## Exercise goal
Set down, exactly and with no pictures, the line that contains "with capacities of" and all lines after it in the listing.
BEGIN Entries shown
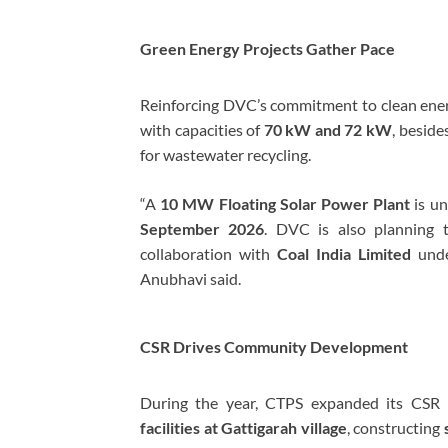
Green Energy Projects Gather Pace
Reinforcing DVC’s commitment to clean en
with capacities of
70 kW and 72 kW
, beside
for wastewater recycling.
“A
10 MW Floating Solar Power Plant
is un
September 2026
. DVC is also planning 
collaboration with
Coal India Limited
unde
Anubhavi said.
CSR Drives Community Development
During the year, CTPS expanded its CSR i
facilities at Gattigarah village
, constructing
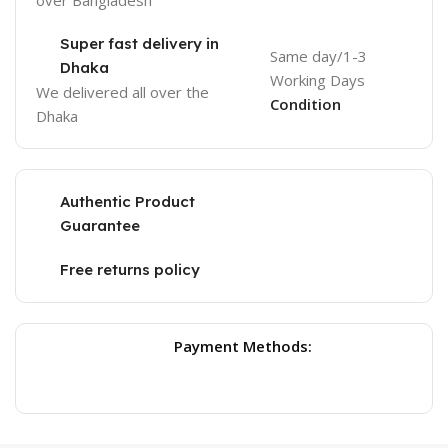
over Bangladesh
Super fast delivery in
Same day/1-3
Dhaka
Working Days
We delivered all over the
Condition
Dhaka
Authentic Product
Guarantee
Free returns policy
Payment Methods:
END Entries shown
## Output for this task
with capacities of
70 kW and 72 kW
, beside
for wastewater recycling.
“A
10 MW Floating Solar Power Plant
is un
September 2026
. DVC is also planning 
collaboration with
Coal India Limited
unde
Anubhavi said.
CSR Drives Community Development
During the year, CTPS expanded its CSR i
facilities at Gattigarah village
, constructing
over Bangladesh
Super fast delivery in
Same day/1-3
Dhaka
Working Days
We delivered all over the
Condition
Dhaka
Authentic Product
Guarantee
Free returns policy
Payment Methods:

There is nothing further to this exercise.